May 2017 weather event in Quebec, Canada

Spring snowfall and heavy rain caused floods in southern Quebec on 3 May 2017. In total, 5,371 residences were flooded, 4,066 people were forced from their homes, and 261 municipalities were affected, largely in the Outaouais Region, the Greater Montreal Area, the Montérégie, the Mauricie, the Gaspésie and the Côte-Nord regions. The floods were listed as the third most significant weather event of 2017 by the Canadian Meteorological and Oceanographic Society.

Montreal and Laval then declared a state of emergency over the flooding.

==Background==
While rising water levels due to melting snow and ice is common in the spring, cool weather and large spring snowstorms added to the issue. The March 2017 North American blizzard added another 70 centimetres of snow along the Saint Lawrence River Valley.

This issue was exacerbated by heavy rain in April and early May 2017. Montreal alone received 156 millimetres of rain in April, twice the monthly average and nearly beating the record of 159 mm from 2005.

==First floods==
In the beginning of April, rising temperatures led to melting snow, which increased water levels in the Chaudière River. On 10 April, Quebec Route 276 was briefly closed between Saint-Joseph-de-Beauce and Saint-Joseph-des-Érables due to flooding, and minor flooding was reported in communities in the watershed.

In the Eastern Townships, several communities were affected by the floodwaters, closing roads in ten municipalities, including Danville, Lingwick, Saint-Ludger and Ayer's Cliff, with the communities of Asbestos and Weedon being the worst hit.

==Major flooding==

===Mauricie===
On 30 April, the level of the Saint-Maurice River began to rise, causing concern among the public. The rising floodwaters washed out portions of Quebec Route 155 (one of the only links between the towns of La Tuque and Trois-Rivières) and the road between La Tuque and the Atikamekw community of Wemotaci. Route 155 remained closed to traffic until 8 May, when it was reopened to all but heavy vehicles. Until this point, people traveling between La Tuque and Trois-Rivieres needed to drive through the Saugenay Region, then down to Quebec City and Autoroute 40, which tripled the amount of travel time.

===Outaouais===
Flooding began in the Outaouais region on 20 April, when the Ottawa River flooded areas of Pontiac, while the Petite-Nation River flooded roads in the town of Saint-André-Avellin. Surrounding towns of Ripon, Cayamant, Duhamel, Gracefield, Montpellier and Waltham also experienced flooding, isolating some residents.

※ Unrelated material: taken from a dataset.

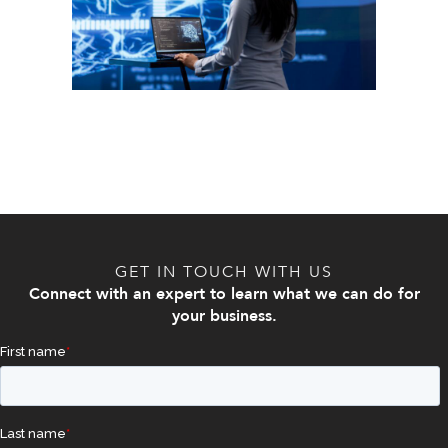
GET IN TOUCH WITH US
Connect with an expert to learn what we can do for
your business.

Portions of Quebec Autoroute 50 were flooded on 7 May after nearly two feet of rain over the proceeding two days. Emergency work by Transports Quebec reopened two lanes of the three-lane highway by 9 May. The closure of Autoroute 50 and surrounding flooding caused both the federal government and provincial government to close their offices in Gatineau, rather than have employees risk coming in.

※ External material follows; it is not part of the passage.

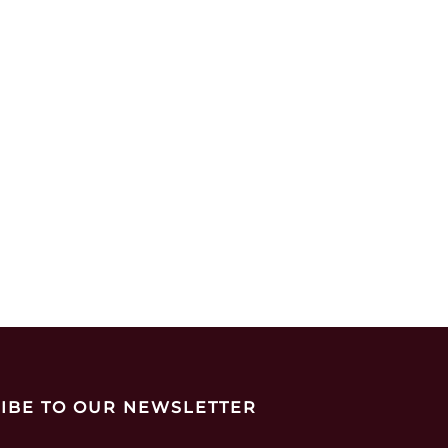
IBE TO OUR NEWSLETTER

Transport Quebec closed several roads on 7 May, including the Galipeault Bridge, due to rising water levels.

The Ottawa River crested on 8 May for most citizens in the Ottawa River Valley, specifically between Mattawa and Hawkesbury, Ontario. In Gatineau, the river reached a level of 45.08 meters, down 10 centimeters from previous reports. The local fire department in Gatineau rescued and evacuated approximately 533 people, with the Red Cross providing shelter for close to 1000.

In Ottawa, Mayor Jim Watson said that 346 residences had been flooded in the city, with 90% of them found in West Carleton-March Ward.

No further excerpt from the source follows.